Each record below should be repeated precisely as written.

Information provided =
======

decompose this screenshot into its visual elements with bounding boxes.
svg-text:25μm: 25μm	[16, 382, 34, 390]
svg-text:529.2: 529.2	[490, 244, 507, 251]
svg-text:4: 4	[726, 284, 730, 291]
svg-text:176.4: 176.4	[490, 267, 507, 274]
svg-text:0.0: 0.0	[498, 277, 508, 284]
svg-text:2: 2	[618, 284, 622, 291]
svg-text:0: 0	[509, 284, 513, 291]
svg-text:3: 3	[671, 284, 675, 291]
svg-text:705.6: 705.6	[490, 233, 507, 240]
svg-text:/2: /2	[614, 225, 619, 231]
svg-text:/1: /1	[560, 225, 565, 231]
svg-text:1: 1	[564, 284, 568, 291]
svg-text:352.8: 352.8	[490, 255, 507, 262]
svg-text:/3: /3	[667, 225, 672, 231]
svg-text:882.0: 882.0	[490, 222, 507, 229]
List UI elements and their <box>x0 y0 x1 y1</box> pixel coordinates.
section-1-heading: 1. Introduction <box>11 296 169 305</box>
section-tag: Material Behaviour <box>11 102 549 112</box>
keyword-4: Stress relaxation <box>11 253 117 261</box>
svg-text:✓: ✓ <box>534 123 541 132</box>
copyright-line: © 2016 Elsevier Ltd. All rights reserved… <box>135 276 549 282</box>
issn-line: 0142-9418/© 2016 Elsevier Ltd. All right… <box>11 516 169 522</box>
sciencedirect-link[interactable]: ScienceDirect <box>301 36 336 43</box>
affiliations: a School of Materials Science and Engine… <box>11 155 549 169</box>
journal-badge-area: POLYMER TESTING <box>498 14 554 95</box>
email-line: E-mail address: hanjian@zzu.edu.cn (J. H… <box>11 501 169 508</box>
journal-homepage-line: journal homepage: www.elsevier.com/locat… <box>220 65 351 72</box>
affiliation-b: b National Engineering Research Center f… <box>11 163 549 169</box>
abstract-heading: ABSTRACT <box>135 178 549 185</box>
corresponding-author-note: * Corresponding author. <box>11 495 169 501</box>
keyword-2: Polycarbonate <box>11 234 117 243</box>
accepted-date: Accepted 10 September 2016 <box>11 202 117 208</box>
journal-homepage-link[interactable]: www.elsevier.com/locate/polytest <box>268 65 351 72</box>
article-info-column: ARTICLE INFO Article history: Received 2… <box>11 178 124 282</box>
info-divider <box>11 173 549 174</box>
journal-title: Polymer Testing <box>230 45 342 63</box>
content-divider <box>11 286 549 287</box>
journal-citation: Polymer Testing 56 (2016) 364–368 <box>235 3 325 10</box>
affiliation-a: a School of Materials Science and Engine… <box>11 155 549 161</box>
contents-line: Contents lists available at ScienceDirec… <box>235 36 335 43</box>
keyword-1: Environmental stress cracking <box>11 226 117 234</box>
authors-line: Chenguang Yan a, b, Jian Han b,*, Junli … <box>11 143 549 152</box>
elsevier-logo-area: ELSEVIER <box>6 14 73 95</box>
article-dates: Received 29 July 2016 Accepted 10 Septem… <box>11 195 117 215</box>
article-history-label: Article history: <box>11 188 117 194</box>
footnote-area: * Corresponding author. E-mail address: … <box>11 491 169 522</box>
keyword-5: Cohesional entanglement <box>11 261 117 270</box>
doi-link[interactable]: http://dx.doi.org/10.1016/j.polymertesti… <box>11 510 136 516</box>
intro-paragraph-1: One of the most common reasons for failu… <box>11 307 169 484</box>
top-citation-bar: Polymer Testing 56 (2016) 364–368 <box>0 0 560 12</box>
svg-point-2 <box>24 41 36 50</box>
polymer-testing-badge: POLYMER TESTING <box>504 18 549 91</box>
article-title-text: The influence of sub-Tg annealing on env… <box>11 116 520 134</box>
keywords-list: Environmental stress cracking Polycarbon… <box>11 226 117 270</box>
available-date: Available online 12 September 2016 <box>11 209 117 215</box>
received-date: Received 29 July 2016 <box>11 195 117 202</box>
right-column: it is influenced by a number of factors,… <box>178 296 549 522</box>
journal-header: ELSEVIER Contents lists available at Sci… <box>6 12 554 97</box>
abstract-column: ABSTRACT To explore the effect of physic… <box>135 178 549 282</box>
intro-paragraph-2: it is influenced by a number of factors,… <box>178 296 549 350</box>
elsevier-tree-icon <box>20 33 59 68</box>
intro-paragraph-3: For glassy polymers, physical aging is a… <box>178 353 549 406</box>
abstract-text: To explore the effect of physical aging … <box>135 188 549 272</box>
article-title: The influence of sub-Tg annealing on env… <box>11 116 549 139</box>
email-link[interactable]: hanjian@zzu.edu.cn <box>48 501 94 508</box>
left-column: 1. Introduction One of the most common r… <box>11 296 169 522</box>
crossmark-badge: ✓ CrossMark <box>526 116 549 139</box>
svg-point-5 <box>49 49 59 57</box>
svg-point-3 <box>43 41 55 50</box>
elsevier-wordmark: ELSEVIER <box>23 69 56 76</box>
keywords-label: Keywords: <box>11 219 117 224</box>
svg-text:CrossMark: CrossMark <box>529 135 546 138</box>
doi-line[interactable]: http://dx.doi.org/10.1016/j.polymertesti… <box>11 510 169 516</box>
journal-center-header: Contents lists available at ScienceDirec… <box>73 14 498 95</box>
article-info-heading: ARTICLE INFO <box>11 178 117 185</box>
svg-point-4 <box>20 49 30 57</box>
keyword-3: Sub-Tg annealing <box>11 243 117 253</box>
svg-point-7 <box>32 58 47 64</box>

======

Written solution =
decompose this screenshot into its visual elements with bounding boxes.
svg-text:25μm: 25μm	[16, 382, 34, 390]
svg-text:529.2: 529.2	[490, 244, 507, 251]
svg-text:4: 4	[726, 284, 730, 291]
svg-text:176.4: 176.4	[490, 267, 507, 274]
svg-text:0.0: 0.0	[498, 277, 508, 284]
svg-text:2: 2	[618, 284, 622, 291]
svg-text:0: 0	[509, 284, 513, 291]
svg-text:3: 3	[671, 284, 675, 291]
svg-text:705.6: 705.6	[490, 233, 507, 240]
svg-text:/2: /2	[614, 225, 619, 231]
svg-text:/1: /1	[560, 225, 565, 231]
svg-text:1: 1	[564, 284, 568, 291]
svg-text:352.8: 352.8	[490, 255, 507, 262]
svg-text:/3: /3	[667, 225, 672, 231]
svg-text:882.0: 882.0	[490, 222, 507, 229]
List UI elements and their <box>x0 y0 x1 y1</box> pixel coordinates.
section-1-heading: 1. Introduction <box>11 296 169 305</box>
section-tag: Material Behaviour <box>11 102 549 112</box>
keyword-4: Stress relaxation <box>11 253 117 261</box>
svg-text:✓: ✓ <box>534 123 541 132</box>
copyright-line: © 2016 Elsevier Ltd. All rights reserved… <box>135 276 549 282</box>
issn-line: 0142-9418/© 2016 Elsevier Ltd. All right… <box>11 516 169 522</box>
sciencedirect-link[interactable]: ScienceDirect <box>301 36 336 43</box>
affiliations: a School of Materials Science and Engine… <box>11 155 549 169</box>
journal-badge-area: POLYMER TESTING <box>498 14 554 95</box>
email-line: E-mail address: hanjian@zzu.edu.cn (J. H… <box>11 501 169 508</box>
journal-homepage-line: journal homepage: www.elsevier.com/locat… <box>220 65 351 72</box>
affiliation-b: b National Engineering Research Center f… <box>11 163 549 169</box>
abstract-heading: ABSTRACT <box>135 178 549 185</box>
corresponding-author-note: * Corresponding author. <box>11 495 169 501</box>
keyword-2: Polycarbonate <box>11 234 117 243</box>
accepted-date: Accepted 10 September 2016 <box>11 202 117 208</box>
journal-homepage-link[interactable]: www.elsevier.com/locate/polytest <box>268 65 351 72</box>
article-info-column: ARTICLE INFO Article history: Received 2… <box>11 178 124 282</box>
info-divider <box>11 173 549 174</box>
journal-title: Polymer Testing <box>230 45 342 63</box>
content-divider <box>11 286 549 287</box>
journal-citation: Polymer Testing 56 (2016) 364–368 <box>235 3 325 10</box>
affiliation-a: a School of Materials Science and Engine… <box>11 155 549 161</box>
contents-line: Contents lists available at ScienceDirec… <box>235 36 335 43</box>
keyword-1: Environmental stress cracking <box>11 226 117 234</box>
authors-line: Chenguang Yan a, b, Jian Han b,*, Junli … <box>11 143 549 152</box>
elsevier-logo-area: ELSEVIER <box>6 14 73 95</box>
article-dates: Received 29 July 2016 Accepted 10 Septem… <box>11 195 117 215</box>
article-history-label: Article history: <box>11 188 117 194</box>
footnote-area: * Corresponding author. E-mail address: … <box>11 491 169 522</box>
keyword-5: Cohesional entanglement <box>11 261 117 270</box>
doi-link[interactable]: http://dx.doi.org/10.1016/j.polymertesti… <box>11 510 136 516</box>
intro-paragraph-1: One of the most common reasons for failu… <box>11 307 169 484</box>
top-citation-bar: Polymer Testing 56 (2016) 364–368 <box>0 0 560 12</box>
svg-point-2 <box>24 41 36 50</box>
polymer-testing-badge: POLYMER TESTING <box>504 18 549 91</box>
article-title-text: The influence of sub-Tg annealing on env… <box>11 116 520 134</box>
keywords-list: Environmental stress cracking Polycarbon… <box>11 226 117 270</box>
available-date: Available online 12 September 2016 <box>11 209 117 215</box>
received-date: Received 29 July 2016 <box>11 195 117 202</box>
right-column: it is influenced by a number of factors,… <box>178 296 549 522</box>
journal-header: ELSEVIER Contents lists available at Sci… <box>6 12 554 97</box>
abstract-column: ABSTRACT To explore the effect of physic… <box>135 178 549 282</box>
intro-paragraph-2: it is influenced by a number of factors,… <box>178 296 549 350</box>
elsevier-tree-icon <box>20 33 59 68</box>
intro-paragraph-3: For glassy polymers, physical aging is a… <box>178 353 549 406</box>
abstract-text: To explore the effect of physical aging … <box>135 188 549 272</box>
article-title: The influence of sub-Tg annealing on env… <box>11 116 549 139</box>
email-link[interactable]: hanjian@zzu.edu.cn <box>48 501 94 508</box>
left-column: 1. Introduction One of the most common r… <box>11 296 169 522</box>
crossmark-badge: ✓ CrossMark <box>526 116 549 139</box>
svg-point-5 <box>49 49 59 57</box>
svg-point-3 <box>43 41 55 50</box>
elsevier-wordmark: ELSEVIER <box>23 69 56 76</box>
keywords-label: Keywords: <box>11 219 117 224</box>
svg-text:CrossMark: CrossMark <box>529 135 546 138</box>
doi-line[interactable]: http://dx.doi.org/10.1016/j.polymertesti… <box>11 510 169 516</box>
journal-center-header: Contents lists available at ScienceDirec… <box>73 14 498 95</box>
article-info-heading: ARTICLE INFO <box>11 178 117 185</box>
svg-point-4 <box>20 49 30 57</box>
keyword-3: Sub-Tg annealing <box>11 243 117 253</box>
svg-point-7 <box>32 58 47 64</box>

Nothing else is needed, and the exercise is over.